7.130 The Standing Committee on the Law of Trademarks, Industrial Designs and Geographical Indications drafted a set of measures to simplify and harmonize procedures relating first to well- known marks, which were adopted as a Joint Recommendation by the WIPO General Assembly and the Assembly of the Paris Union in 1999, then to trademark licenses, which were adopted in 2000, and finally to the Protection of Marks, and Other Industrial Property Rights in Signs, on the Internet, which were adopted in 2001 (see chapter 5). This Standing Committee has initiated work with a view to revising the Trademark Law Treaty (TLT). In order to keep pace with technological
developments and the harmonization and simplification of certain administrative procedures adopted within the framework of the Patent Law Treaty, the revision of the TLT involves provisions on electronic filing of trademark applications and associated communications. The revised TLT will also contain provisions on signature, which accommodate recent developments, such as the increasing acceptance by Offices of electronic signatures or other types of identification.

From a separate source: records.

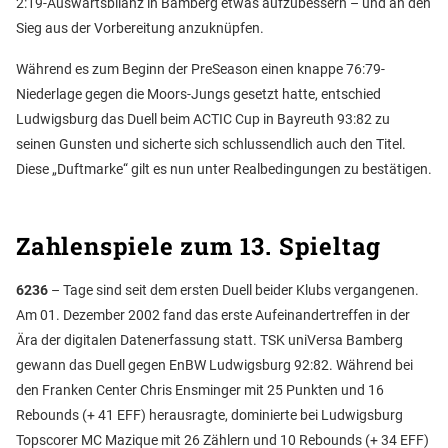
2:19-Auswärtsbilanz in Bamberg etwas aufzubessern – und an den
Sieg aus der Vorbereitung anzuknüpfen.
Während es zum Beginn der PreSeason einen knappe 76:79-
Niederlage gegen die Moors-Jungs gesetzt hatte, entschied
Ludwigsburg das Duell beim ACTIC Cup in Bayreuth 93:82 zu
seinen Gunsten und sicherte sich schlussendlich auch den Titel.
Diese „Duftmarke“ gilt es nun unter Realbedingungen zu bestätigen.
Zahlenspiele zum
13. Spieltag
6236
– Tage sind seit dem ersten Duell beider Klubs vergangenen.
Am 01. Dezember 2002 fand das erste Aufeinandertreffen in der
Ära der digitalen Datenerfassung statt. TSK uniVersa Bamberg
gewann das Duell gegen EnBW Ludwigsburg 92:82. Während bei
den Franken Center Chris Ensminger mit 25 Punkten und 16
Rebounds (+ 41 EFF) herausragte, dominierte bei Ludwigsburg
Topscorer MC Mazique mit 26 Zählern und 10 Rebounds (+ 34 EFF)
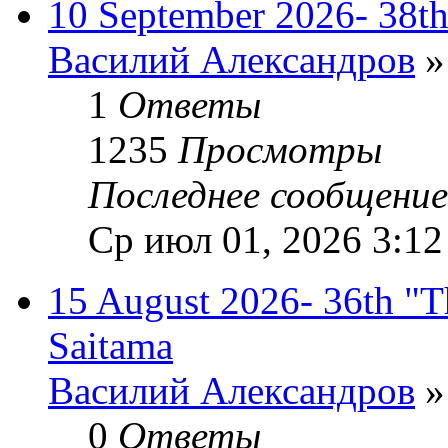
10 September 2026- 38th
Василий Александров
»
1
Ответы
1235
Просмотры
Последнее сообщени
Ср июл 01, 2026 3:12
15 August 2026- 36th "T
Saitama
Василий Александров
»
0
Ответы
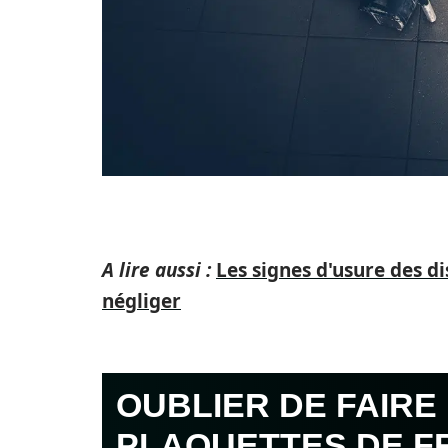
A lire aussi :
Les signes d'usure des d
négliger
OUBLIER DE FAIRE
PLAQUETTES DE F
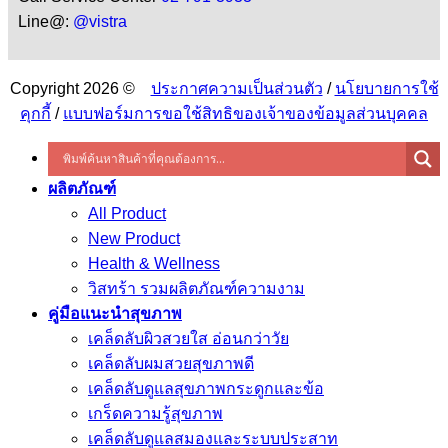
Line@:
@vistra
Copyright 2026 ©
ประกาศความเป็นส่วนตัว
/
นโยบายการใช้
คุกกี้
/
แบบฟอร์มการขอใช้สิทธิของเจ้าของข้อมูลส่วนบุคคล
ผลิตภัณฑ์
All Product
New Product
Health & Wellness
วิสทร้า รวมผลิตภัณฑ์ความงาม
คู่มือแนะนำสุขภาพ
เคล็ดลับผิวสวยใส อ่อนกว่าวัย
เคล็ดลับผมสวยสุขภาพดี
เคล็ดลับดูแลสุขภาพกระดูกและข้อ
เกร็ดความรู้สุขภาพ
เคล็ดลับดูแลสมองและระบบประสาท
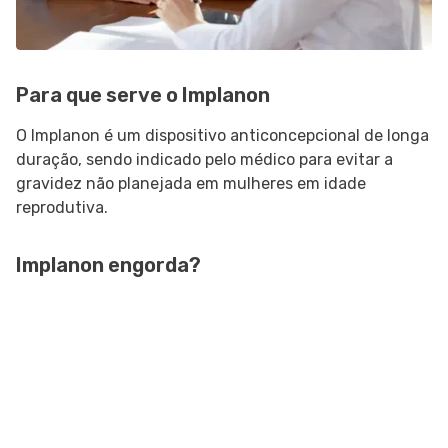
Para que serve o Implanon
O Implanon é um dispositivo anticoncepcional de longa
duração, sendo indicado pelo médico para evitar a
gravidez não planejada em mulheres em idade
reprodutiva.
Implanon engorda?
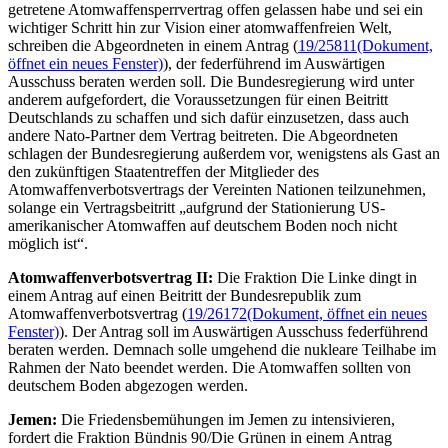
getretene Atomwaffensperrvertrag offen gelassen habe und sei ein
wichtiger Schritt hin zur Vision einer atomwaffenfreien Welt,
schreiben die Abgeordneten in einem Antrag (
19/25811
(Dokument,
öffnet ein neues Fenster)
), der federführend im Auswärtigen
Ausschuss beraten werden soll. Die Bundesregierung wird unter
anderem aufgefordert, die Voraussetzungen für einen Beitritt
Deutschlands zu schaffen und sich dafür einzusetzen, dass auch
andere Nato-Partner dem Vertrag beitreten. Die Abgeordneten
schlagen der Bundesregierung außerdem vor, wenigstens als Gast an
den zukünftigen Staatentreffen der Mitglieder des
Atomwaffenverbotsvertrags der Vereinten Nationen teilzunehmen,
solange ein Vertragsbeitritt „aufgrund der Stationierung US-
amerikanischer Atomwaffen auf deutschem Boden noch nicht
möglich ist“.
Atomwaffenverbotsvertrag II:
Die Fraktion Die Linke dingt in
einem Antrag auf einen Beitritt der Bundesrepublik zum
Atomwaffenverbotsvertrag (
19/26172
(Dokument, öffnet ein neues
Fenster)
). Der Antrag soll im Auswärtigen Ausschuss federführend
beraten werden. Demnach solle umgehend die nukleare Teilhabe im
Rahmen der Nato beendet werden. Die Atomwaffen sollten von
deutschem Boden abgezogen werden.
Jemen:
Die
Friedensbemühungen im Jemen zu intensivieren,
fordert die Fraktion Bündnis 90/Die Grünen in einem Antrag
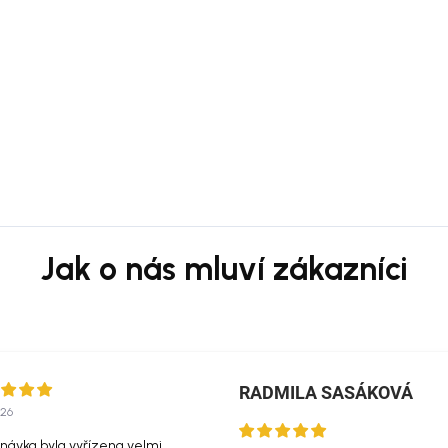
RADMILA SASÁKOVÁ
026
návka byla vyřízena velmi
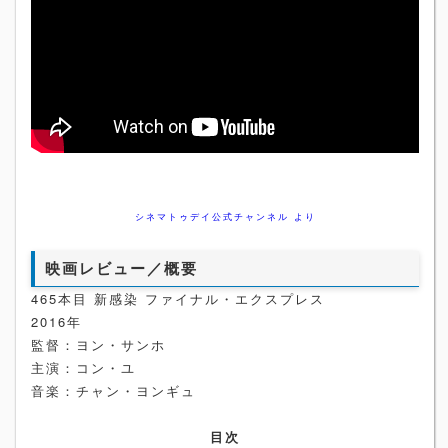
シネマトゥデイ公式チャンネル より
映画レビュー／概要
465本目 新感染 ファイナル・エクスプレス
2016年
監督：ヨン・サンホ
主演：コン・ユ
音楽：チャン・ヨンギュ
目次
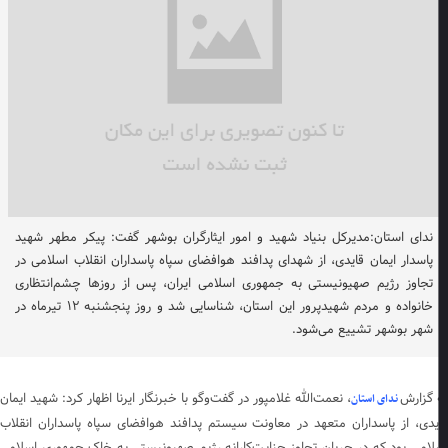
ندای استان:مدیرکل بنیاد شهید و امور ایثارگران بوشهر گفت: پیکر مطهر شهید
پاسدار ایمان قایدی، از شهدای پدافند هوافضای سپاه پاسداران انقلاب اسلامی در
تجاوز رژیم صهیونیستی به جمهوری اسلامی ایران، پس از روزها چشم‌انتظاری
خانواده و مردم شهیدپرور این استان، شناسایی شد و روز پنجشنبه ۱۲ تیرماه در
شهر بوشهر تشییع می‌شود.
 گزارش
، نعمت‌الله غلامپور در گفت‌وگو با خبرنگار ایرنا اظهار کرد: شهید ایمان
ندای استان
یدی، از پاسداران متعهد در معاونت سیستم پدافند هوافضای سپاه پاسداران انقلاب
لامی بود که در جریان تجاوز جنایت‌کارانه رژیم صهیونیستی به خاک جمهوری اسلامی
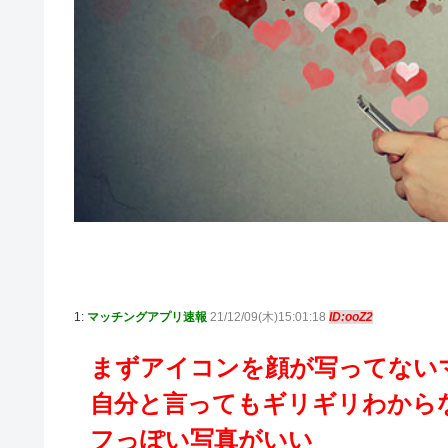
1:
マッチングアプリ速報
21/12/09(木)15:01:18
ID:ooZ2
まずアイコンを顔が写ってない
自分と言ってもギリギリわから
フっぽい写真がいい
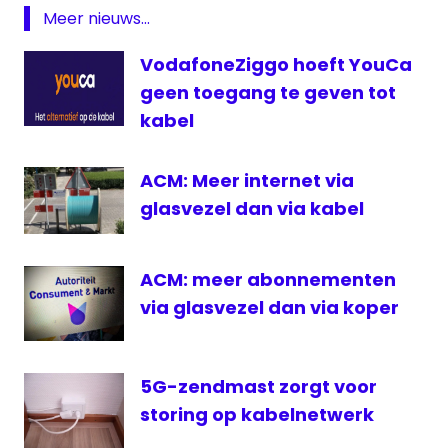
Meer nieuws...
VodafoneZiggo hoeft YouCa
geen toegang te geven tot
kabel
ACM: Meer internet via
glasvezel dan via kabel
ACM: meer abonnementen
via glasvezel dan via koper
5G-zendmast zorgt voor
storing op kabelnetwerk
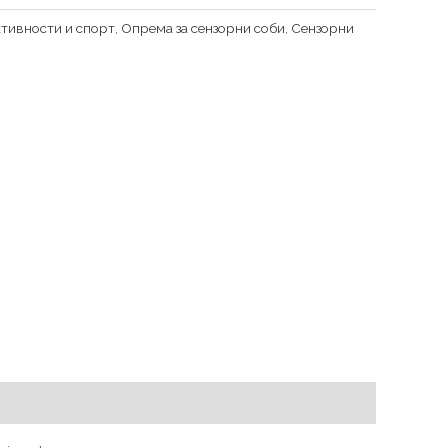
тивности и спорт
,
Опрема за сензорни соби
,
Сензорни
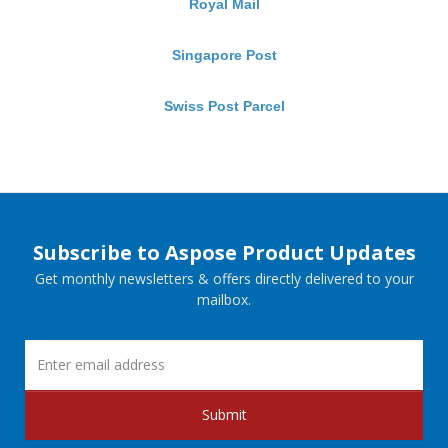
Royal Mail
Singapore Post
Swiss Post Parcel
Subscribe to Aspose Product Updates
Get monthly newsletters & offers directly delivered to your
mailbox.
Submit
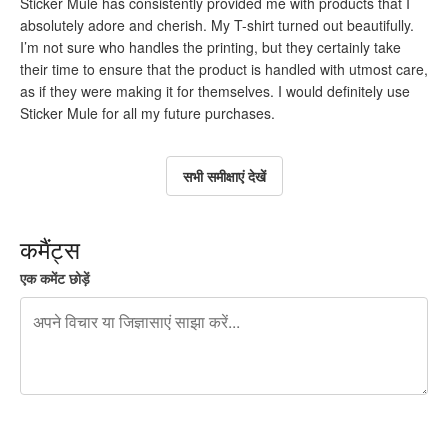
Sticker Mule has consistently provided me with products that I
absolutely adore and cherish. My T-shirt turned out beautifully.
I’m not sure who handles the printing, but they certainly take
their time to ensure that the product is handled with utmost care,
as if they were making it for themselves. I would definitely use
Sticker Mule for all my future purchases.
सभी समीक्षाएं देखें
कमैंट्स
एक कमेंट छोड़ें
शेष वर्णों 240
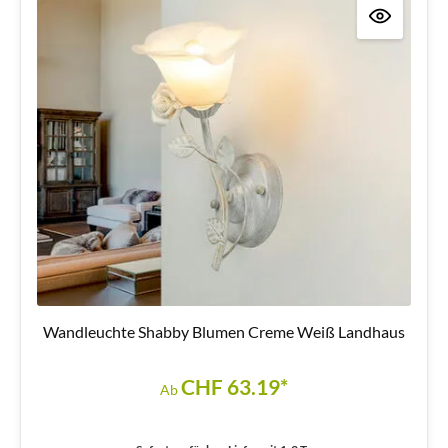
Wandleuchte Shabby Blumen Creme Weiß Landhaus
CHF 63.19*
Ab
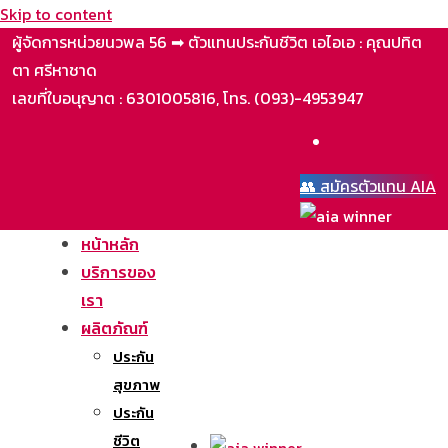
Skip to content
ผู้จัดการหน่วยนวพล 56 ➡ ตัวแทนประกันชีวิต เอไอเอ : คุณปทิต
ตา ศรีหาชาด
เลขที่ใบอนุญาต : 6301005816, โทร. (093)-4953947
👥 สมัครตัวแทน AIA
หน้าหลัก
บริการของ
เรา
ผลิตภัณฑ์
ประกัน
สุขภาพ
ประกัน
ชีวิต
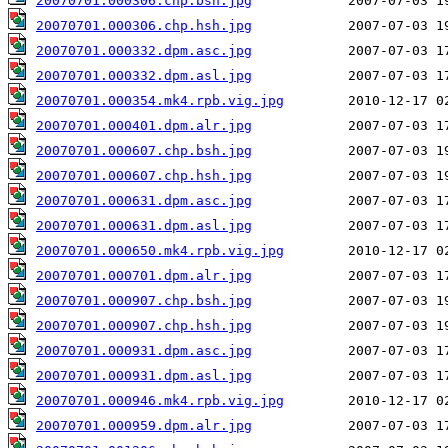
20070701.000306.chp.bsh.jpg
20070701.000306.chp.hsh.jpg
20070701.000332.dpm.asc.jpg
20070701.000332.dpm.asl.jpg
20070701.000354.mk4.rpb.vig.jpg
20070701.000401.dpm.alr.jpg
20070701.000607.chp.bsh.jpg
20070701.000607.chp.hsh.jpg
20070701.000631.dpm.asc.jpg
20070701.000631.dpm.asl.jpg
20070701.000650.mk4.rpb.vig.jpg
20070701.000701.dpm.alr.jpg
20070701.000907.chp.bsh.jpg
20070701.000907.chp.hsh.jpg
20070701.000931.dpm.asc.jpg
20070701.000931.dpm.asl.jpg
20070701.000946.mk4.rpb.vig.jpg
20070701.000959.dpm.alr.jpg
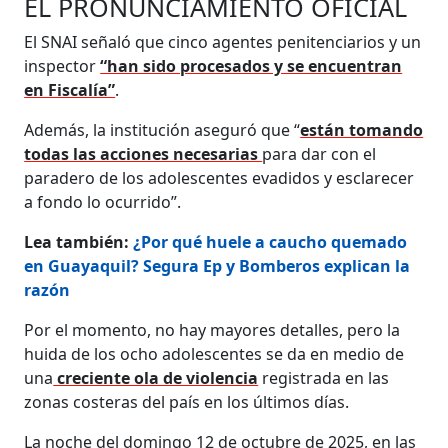
EL PRONUNCIAMIENTO OFICIAL
El SNAI señaló que cinco agentes penitenciarios y un
inspector
“han sido procesados y se encuentran
en Fiscalía”
.
Además, la institución aseguró que “
están tomando
todas las acciones necesarias
para dar con el
paradero de los adolescentes evadidos y esclarecer
a fondo lo ocurrido”.
Lea también:
¿Por qué huele a caucho quemado
en Guayaquil? Segura Ep y Bomberos explican la
razón
Por el momento, no hay mayores detalles, pero la
huida de los ocho adolescentes se da en medio de
una
creciente ola de violencia
registrada en las
zonas costeras del país en los últimos días.
La noche del domingo 12 de octubre de 2025, en las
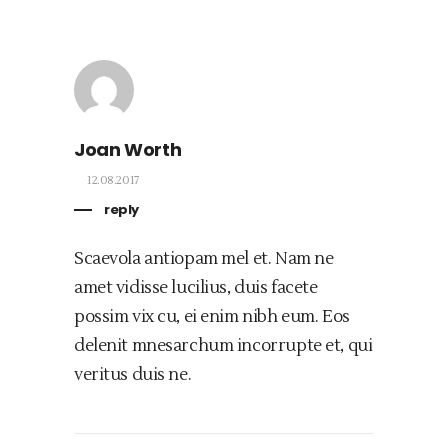
Joan Worth
12.08.2017
reply
Scaevola antiopam mel et. Nam ne
amet vidisse lucilius, duis facete
possim vix cu, ei enim nibh eum. Eos
delenit mnesarchum incorrupte et, qui
veritus duis ne.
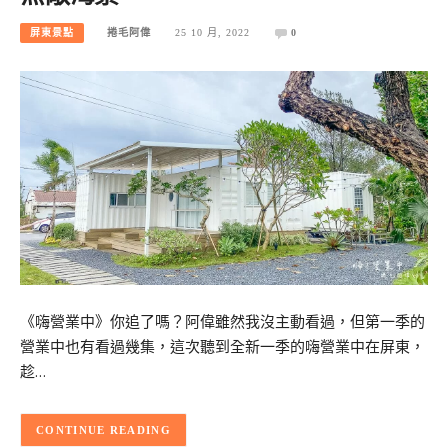
屏東景點
捲毛阿偉
25 10 月, 2022
0
《嗨營業中》你追了嗎？阿偉雖然我沒主動看過，但第一季的
營業中也有看過幾集，這次聽到全新一季的嗨營業中在屏東，
趁…
CONTINUE READING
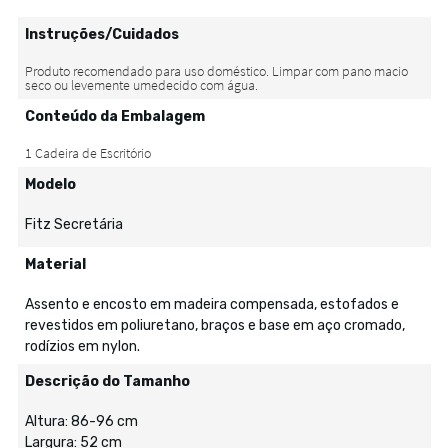
Instruções/Cuidados
Conteúdo da Embalagem
Modelo
Fitz Secretária
Material
Assento e encosto em madeira compensada, estofados e
revestidos em poliuretano, braços e base em aço cromado,
rodízios em nylon.
Descrição do Tamanho
Altura: 86-96 cm
Largura: 52 cm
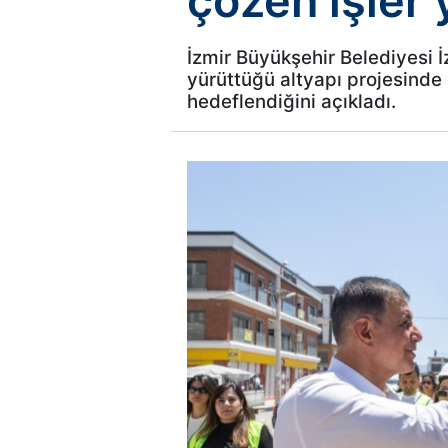
çözen işler
İzmir Büyükşehir Belediyesi İ
yürüttüğü altyapı projesinde
hedeflendiğini açıkladı.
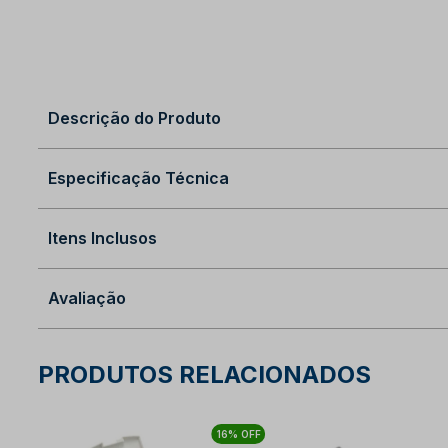
Descrição do Produto
Especificação Técnica
Itens Inclusos
Avaliação
PRODUTOS RELACIONADOS
16% OFF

7.131 An Advisory Committee on Enforcement of Industrial Property Rights was established in 2000, whose work is described in chapter 4.
7.132 The Standing Committee on Information Technologies (SCIT), which was created by WIPO Member States in 1998, serves as a forum to give policy guidance and technical advice on the overall information technology strategy of WIPO, including WIPO standards and the documentation aspects of intellectual property. Following the adoption of a new structure at its meeting in January 2001, the SCIT now has two subsidiary working groups, for Information Technology Projects and Standards and Documentation respectively. Its membership comprises all WIPO Member States and observers.
7.133 The SCIT area of the WIPO Website, besides containing links to all meeting documentation, also currently provides access to information relating to annual technical reports, industrial property statistics, the Journal of Patent Associated Literature, WIPO standards and other documentation.